Document structure recognition data
+ + + + + + +

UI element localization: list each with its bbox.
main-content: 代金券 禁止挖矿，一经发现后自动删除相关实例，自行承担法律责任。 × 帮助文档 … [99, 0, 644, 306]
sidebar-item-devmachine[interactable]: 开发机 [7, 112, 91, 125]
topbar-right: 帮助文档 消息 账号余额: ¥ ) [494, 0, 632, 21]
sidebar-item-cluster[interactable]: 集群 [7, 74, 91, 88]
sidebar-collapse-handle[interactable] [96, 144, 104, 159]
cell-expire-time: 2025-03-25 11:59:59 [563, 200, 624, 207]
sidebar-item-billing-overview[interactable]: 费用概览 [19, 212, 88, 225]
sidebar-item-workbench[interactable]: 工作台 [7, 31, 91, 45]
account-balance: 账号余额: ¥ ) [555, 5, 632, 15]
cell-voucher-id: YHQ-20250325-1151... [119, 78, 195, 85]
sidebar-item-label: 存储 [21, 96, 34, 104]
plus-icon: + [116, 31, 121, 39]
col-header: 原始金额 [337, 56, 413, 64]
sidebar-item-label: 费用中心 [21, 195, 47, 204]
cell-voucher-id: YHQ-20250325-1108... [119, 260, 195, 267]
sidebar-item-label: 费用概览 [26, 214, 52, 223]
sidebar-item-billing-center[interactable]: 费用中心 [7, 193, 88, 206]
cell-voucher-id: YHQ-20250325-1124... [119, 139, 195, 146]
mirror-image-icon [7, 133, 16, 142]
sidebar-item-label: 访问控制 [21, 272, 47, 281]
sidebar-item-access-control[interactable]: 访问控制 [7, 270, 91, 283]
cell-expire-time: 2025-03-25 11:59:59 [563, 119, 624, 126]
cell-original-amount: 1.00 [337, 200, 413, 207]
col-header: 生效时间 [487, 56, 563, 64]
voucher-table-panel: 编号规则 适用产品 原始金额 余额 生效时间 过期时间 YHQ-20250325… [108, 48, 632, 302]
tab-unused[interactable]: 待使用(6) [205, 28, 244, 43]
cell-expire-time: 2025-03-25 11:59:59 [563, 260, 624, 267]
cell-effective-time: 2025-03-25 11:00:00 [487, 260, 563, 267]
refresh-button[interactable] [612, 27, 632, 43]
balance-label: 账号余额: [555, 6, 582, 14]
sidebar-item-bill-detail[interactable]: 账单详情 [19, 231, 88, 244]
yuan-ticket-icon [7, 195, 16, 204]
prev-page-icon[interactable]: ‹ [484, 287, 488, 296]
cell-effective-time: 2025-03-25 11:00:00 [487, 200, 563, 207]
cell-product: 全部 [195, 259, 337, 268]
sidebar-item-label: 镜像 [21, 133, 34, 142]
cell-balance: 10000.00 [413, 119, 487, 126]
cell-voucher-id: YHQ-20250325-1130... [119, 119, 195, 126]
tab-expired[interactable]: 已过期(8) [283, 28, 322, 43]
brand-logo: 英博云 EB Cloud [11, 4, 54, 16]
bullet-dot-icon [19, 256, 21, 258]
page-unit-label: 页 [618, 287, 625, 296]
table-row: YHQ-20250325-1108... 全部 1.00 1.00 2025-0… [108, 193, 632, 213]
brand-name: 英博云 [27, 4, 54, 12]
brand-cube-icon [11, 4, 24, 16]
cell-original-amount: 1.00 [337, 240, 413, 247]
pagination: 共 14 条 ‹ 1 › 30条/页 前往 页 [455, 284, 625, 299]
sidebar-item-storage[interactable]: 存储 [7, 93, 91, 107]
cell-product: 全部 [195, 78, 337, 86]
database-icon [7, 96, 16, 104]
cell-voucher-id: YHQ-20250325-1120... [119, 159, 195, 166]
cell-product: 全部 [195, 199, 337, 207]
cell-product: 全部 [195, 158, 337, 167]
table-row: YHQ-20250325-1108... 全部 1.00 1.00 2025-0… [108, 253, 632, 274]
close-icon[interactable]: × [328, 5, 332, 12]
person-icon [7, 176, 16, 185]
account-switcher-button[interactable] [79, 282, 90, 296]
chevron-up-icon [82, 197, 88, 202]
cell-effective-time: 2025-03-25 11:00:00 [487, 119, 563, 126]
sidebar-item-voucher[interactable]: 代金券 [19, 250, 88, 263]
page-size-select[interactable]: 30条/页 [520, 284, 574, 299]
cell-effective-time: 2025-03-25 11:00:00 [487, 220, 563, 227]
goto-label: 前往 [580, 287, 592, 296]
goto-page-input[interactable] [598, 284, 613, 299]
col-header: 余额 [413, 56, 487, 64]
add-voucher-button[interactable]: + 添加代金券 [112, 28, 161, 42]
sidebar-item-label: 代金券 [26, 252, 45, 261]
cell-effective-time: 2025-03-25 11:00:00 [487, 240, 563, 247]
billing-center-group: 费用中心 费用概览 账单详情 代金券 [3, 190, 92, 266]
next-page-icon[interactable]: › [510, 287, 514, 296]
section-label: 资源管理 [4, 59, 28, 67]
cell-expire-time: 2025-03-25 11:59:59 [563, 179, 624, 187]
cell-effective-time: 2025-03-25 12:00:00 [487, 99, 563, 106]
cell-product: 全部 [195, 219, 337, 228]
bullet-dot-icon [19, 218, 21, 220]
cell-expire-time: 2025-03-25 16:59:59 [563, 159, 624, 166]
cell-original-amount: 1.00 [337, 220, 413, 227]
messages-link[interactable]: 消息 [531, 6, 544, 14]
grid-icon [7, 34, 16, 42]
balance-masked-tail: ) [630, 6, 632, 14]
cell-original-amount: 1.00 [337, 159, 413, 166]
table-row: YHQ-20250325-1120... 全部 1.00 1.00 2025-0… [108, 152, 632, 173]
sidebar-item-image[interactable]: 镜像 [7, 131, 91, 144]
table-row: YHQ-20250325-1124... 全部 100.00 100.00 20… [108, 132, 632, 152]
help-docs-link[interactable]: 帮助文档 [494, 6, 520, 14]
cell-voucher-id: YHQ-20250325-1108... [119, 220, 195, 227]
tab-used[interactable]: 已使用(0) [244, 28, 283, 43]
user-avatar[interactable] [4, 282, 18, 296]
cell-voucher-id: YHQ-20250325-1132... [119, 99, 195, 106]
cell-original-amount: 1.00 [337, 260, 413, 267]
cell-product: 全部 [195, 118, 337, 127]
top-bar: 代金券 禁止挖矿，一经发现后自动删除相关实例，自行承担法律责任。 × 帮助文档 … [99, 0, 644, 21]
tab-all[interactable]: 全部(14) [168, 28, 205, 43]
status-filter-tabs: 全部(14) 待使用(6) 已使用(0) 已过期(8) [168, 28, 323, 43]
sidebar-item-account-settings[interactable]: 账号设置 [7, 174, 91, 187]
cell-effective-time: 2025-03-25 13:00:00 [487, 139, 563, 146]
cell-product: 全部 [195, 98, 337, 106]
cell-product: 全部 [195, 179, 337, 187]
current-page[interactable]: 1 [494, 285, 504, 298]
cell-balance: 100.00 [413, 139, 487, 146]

+ + + + + + +

Goal of the exercise: For this task, print the records again exactly as they appear.

Finished exercise:
UI element localization: list each with its bbox.
main-content: 代金券 禁止挖矿，一经发现后自动删除相关实例，自行承担法律责任。 × 帮助文档 … [99, 0, 644, 306]
sidebar-item-devmachine[interactable]: 开发机 [7, 112, 91, 125]
topbar-right: 帮助文档 消息 账号余额: ¥ ) [494, 0, 632, 21]
sidebar-item-cluster[interactable]: 集群 [7, 74, 91, 88]
sidebar-collapse-handle[interactable] [96, 144, 104, 159]
cell-expire-time: 2025-03-25 11:59:59 [563, 200, 624, 207]
sidebar-item-billing-overview[interactable]: 费用概览 [19, 212, 88, 225]
sidebar-item-workbench[interactable]: 工作台 [7, 31, 91, 45]
account-balance: 账号余额: ¥ ) [555, 5, 632, 15]
cell-voucher-id: YHQ-20250325-1151... [119, 78, 195, 85]
sidebar-item-label: 存储 [21, 96, 34, 104]
plus-icon: + [116, 31, 121, 39]
col-header: 原始金额 [337, 56, 413, 64]
sidebar-item-label: 费用中心 [21, 195, 47, 204]
cell-voucher-id: YHQ-20250325-1108... [119, 260, 195, 267]
sidebar-item-label: 费用概览 [26, 214, 52, 223]
sidebar-item-billing-center[interactable]: 费用中心 [7, 193, 88, 206]
cell-voucher-id: YHQ-20250325-1124... [119, 139, 195, 146]
mirror-image-icon [7, 133, 16, 142]
sidebar-item-label: 访问控制 [21, 272, 47, 281]
sidebar-item-access-control[interactable]: 访问控制 [7, 270, 91, 283]
cell-expire-time: 2025-03-25 11:59:59 [563, 119, 624, 126]
cell-original-amount: 1.00 [337, 200, 413, 207]
col-header: 生效时间 [487, 56, 563, 64]
voucher-table-panel: 编号规则 适用产品 原始金额 余额 生效时间 过期时间 YHQ-20250325… [108, 48, 632, 302]
tab-unused[interactable]: 待使用(6) [205, 28, 244, 43]
cell-expire-time: 2025-03-25 11:59:59 [563, 260, 624, 267]
cell-effective-time: 2025-03-25 11:00:00 [487, 260, 563, 267]
refresh-button[interactable] [612, 27, 632, 43]
balance-label: 账号余额: [555, 6, 582, 14]
sidebar-item-bill-detail[interactable]: 账单详情 [19, 231, 88, 244]
yuan-ticket-icon [7, 195, 16, 204]
prev-page-icon[interactable]: ‹ [484, 287, 488, 296]
cell-effective-time: 2025-03-25 11:00:00 [487, 200, 563, 207]
cell-product: 全部 [195, 259, 337, 268]
sidebar-item-label: 镜像 [21, 133, 34, 142]
cell-balance: 10000.00 [413, 119, 487, 126]
cell-voucher-id: YHQ-20250325-1130... [119, 119, 195, 126]
tab-expired[interactable]: 已过期(8) [283, 28, 322, 43]
brand-logo: 英博云 EB Cloud [11, 4, 54, 16]
bullet-dot-icon [19, 256, 21, 258]
page-unit-label: 页 [618, 287, 625, 296]
table-row: YHQ-20250325-1108... 全部 1.00 1.00 2025-0… [108, 193, 632, 213]
brand-name: 英博云 [27, 4, 54, 12]
brand-cube-icon [11, 4, 24, 16]
cell-original-amount: 1.00 [337, 240, 413, 247]
pagination: 共 14 条 ‹ 1 › 30条/页 前往 页 [455, 284, 625, 299]
sidebar-item-storage[interactable]: 存储 [7, 93, 91, 107]
cell-product: 全部 [195, 78, 337, 86]
database-icon [7, 96, 16, 104]
cell-voucher-id: YHQ-20250325-1120... [119, 159, 195, 166]
cell-product: 全部 [195, 199, 337, 207]
cell-product: 全部 [195, 158, 337, 167]
table-row: YHQ-20250325-1108... 全部 1.00 1.00 2025-0… [108, 253, 632, 274]
close-icon[interactable]: × [328, 5, 332, 12]
person-icon [7, 176, 16, 185]
account-switcher-button[interactable] [79, 282, 90, 296]
chevron-up-icon [82, 197, 88, 202]
cell-effective-time: 2025-03-25 11:00:00 [487, 119, 563, 126]
sidebar-item-voucher[interactable]: 代金券 [19, 250, 88, 263]
page-size-select[interactable]: 30条/页 [520, 284, 574, 299]
cell-effective-time: 2025-03-25 11:00:00 [487, 220, 563, 227]
goto-label: 前往 [580, 287, 592, 296]
goto-page-input[interactable] [598, 284, 613, 299]
col-header: 余额 [413, 56, 487, 64]
add-voucher-button[interactable]: + 添加代金券 [112, 28, 161, 42]
sidebar-item-label: 代金券 [26, 252, 45, 261]
cell-effective-time: 2025-03-25 11:00:00 [487, 240, 563, 247]
billing-center-group: 费用中心 费用概览 账单详情 代金券 [3, 190, 92, 266]
next-page-icon[interactable]: › [510, 287, 514, 296]
section-label: 资源管理 [4, 59, 28, 67]
cell-expire-time: 2025-03-25 11:59:59 [563, 179, 624, 187]
cell-effective-time: 2025-03-25 12:00:00 [487, 99, 563, 106]
cell-product: 全部 [195, 219, 337, 228]
bullet-dot-icon [19, 218, 21, 220]
cell-expire-time: 2025-03-25 16:59:59 [563, 159, 624, 166]
cell-original-amount: 1.00 [337, 220, 413, 227]
messages-link[interactable]: 消息 [531, 6, 544, 14]
grid-icon [7, 34, 16, 42]
balance-masked-tail: ) [630, 6, 632, 14]
cell-original-amount: 1.00 [337, 159, 413, 166]
table-row: YHQ-20250325-1120... 全部 1.00 1.00 2025-0… [108, 152, 632, 173]
sidebar-item-image[interactable]: 镜像 [7, 131, 91, 144]
table-row: YHQ-20250325-1124... 全部 100.00 100.00 20… [108, 132, 632, 152]
help-docs-link[interactable]: 帮助文档 [494, 6, 520, 14]
cell-voucher-id: YHQ-20250325-1108... [119, 220, 195, 227]
tab-used[interactable]: 已使用(0) [244, 28, 283, 43]
user-avatar[interactable] [4, 282, 18, 296]
cell-voucher-id: YHQ-20250325-1132... [119, 99, 195, 106]
cell-original-amount: 1.00 [337, 260, 413, 267]
cell-product: 全部 [195, 118, 337, 127]
top-bar: 代金券 禁止挖矿，一经发现后自动删除相关实例，自行承担法律责任。 × 帮助文档 … [99, 0, 644, 21]
tab-all[interactable]: 全部(14) [168, 28, 205, 43]
status-filter-tabs: 全部(14) 待使用(6) 已使用(0) 已过期(8) [168, 28, 323, 43]
sidebar-item-account-settings[interactable]: 账号设置 [7, 174, 91, 187]
cell-effective-time: 2025-03-25 13:00:00 [487, 139, 563, 146]
cell-product: 全部 [195, 98, 337, 106]
cell-product: 全部 [195, 179, 337, 187]
current-page[interactable]: 1 [494, 285, 504, 298]
cell-balance: 100.00 [413, 139, 487, 146]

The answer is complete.